Introduction
In many situations, we want to learn about a large and limitless group of things, like all the electrical lamps made by a company or all the people in a town. However, factors such as time, cost, and the sheer size of the group make it very hard to check every single item or person. Instead, we can look at a smaller,
representative sample of the group and make guesses about the whole based on what we find in the sample.
To understand this better, let's look at two examples: Example 1: Mr. Basu and the Electrical Lamps
- Mr. Basu wants to order a large number of electrical lamps from Mr. Ahuja's company, "General Electricals." However, before placing the order, Mr. Basu needs to verify if Mr. Ahuja's claim that the lamps last for at least 1500 hours is true.
Example 2: Miss Manju Bedi and the Disease in Town
- Miss Manju Bedi, a social activist, has observed a rising incidence of a particular disease in her town.
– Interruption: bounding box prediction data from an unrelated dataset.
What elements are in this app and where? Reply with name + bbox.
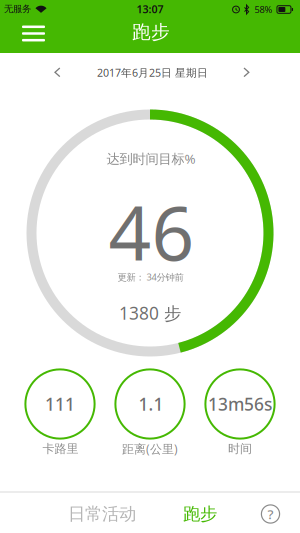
button[interactable]: 跑步 (160, 494, 240, 533)
button[interactable]: 日常活动 (47, 494, 157, 533)
staticText: 日常活动 (68, 503, 136, 525)
staticText: 跑步 (183, 503, 217, 525)
staticText: 46 (108, 182, 194, 281)
staticText: 1380 步 (119, 302, 181, 324)
staticText: 达到时间目标% (106, 150, 196, 167)
button[interactable]: Menu (14, 18, 54, 50)
staticText: 时间 (228, 441, 252, 456)
staticText: 13:07 (136, 2, 164, 16)
button[interactable]: Next day (232, 60, 260, 86)
staticText: 111 (45, 392, 75, 416)
staticText: 1.1 (138, 392, 164, 416)
staticText: 跑步 (132, 20, 170, 43)
staticText: 距离(公里) (122, 441, 178, 457)
staticText: 卡路里 (42, 441, 78, 456)
staticText: ? (268, 505, 274, 523)
staticText: 2017年6月25日 星期日 (97, 65, 208, 80)
staticText: 无服务 (4, 3, 31, 15)
button[interactable]: Previous day (44, 60, 72, 86)
staticText: 58% (254, 3, 272, 16)
staticText: 更新： 34分钟前 (118, 271, 184, 283)
button[interactable]: Help (260, 504, 280, 524)
staticText: 13m56s (208, 392, 272, 416)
She believes that twenty percent of the people in her town are suffering from this disease.
Both of these situations present three common challenges:
1. Drawing a Representative Sample:
- In the first case, Mr. Basu needs to figure out how to select a group of lamps that accurately represents all the lamps produced by General Electricals.
- In the second case, Miss Bedi must determine how to choose a sample of people from her town that reflects the entire population.
2. Estimating Population Parameters:
- Mr. Basu wants to estimate the average lifespan of all the lamps based on the sample he tests.
- Miss Bedi aims to estimate the proportion of people suffering from the disease based on her sample.
3. Decision Making and Testing Claims:
- Mr. Basu needs to decide whether Mr. Ahuja's claim about the lamps is valid based on the sample results.
- Miss Bedi must determine if her claim about the disease prevalence is justified so that appropriate actions can be taken to address the health issue.
To make these decisions, we use something called "tests of significance" or "tests of hypothesis." These are tools that help us figure out if the evidence from the samples is strong enough to support the claims being made by Mr. Ahuja and Miss Bedi.
Basic Principles of Sample Survey
A sample survey is a method for studying an unknown population by using a representative sample taken from it. This raises the question: how can a small part of a larger group show the traits of the whole group? The answer lies in the basic principles of sample surveys, which include the following components:
- Law of Statistical Regularity
- Principle of Inertia
- Principle of Optimization
- Principle of Validity
Law of Statistical Regularity:
- The law of statistical regularity states that if you randomly select a sample of a reasonable size from a population, the sample will, on average, share the characteristics of that population. Therefore, the sample should be moderately large. In fact, a larger sample size helps to better represent the population. The accuracy of a statistic in estimating a population's traits improves with the square root of the sample size. However, increasing the sample size isn't always feasible due to constraints like cost, time, and efficiency. Thus, we often find a balance between sample size and these factors.
- Additionally, it's crucial that the sample is drawn randomly from the population. This means every individual in the population should have a known chance of being included in the sample.
Principle of Inertia:
- The principle of inertia states that as the sample size increases, the results obtained from the sample become more reliable, accurate, and precise, assuming other conditions remain the same. This principle directly follows from the law of statistical regularity.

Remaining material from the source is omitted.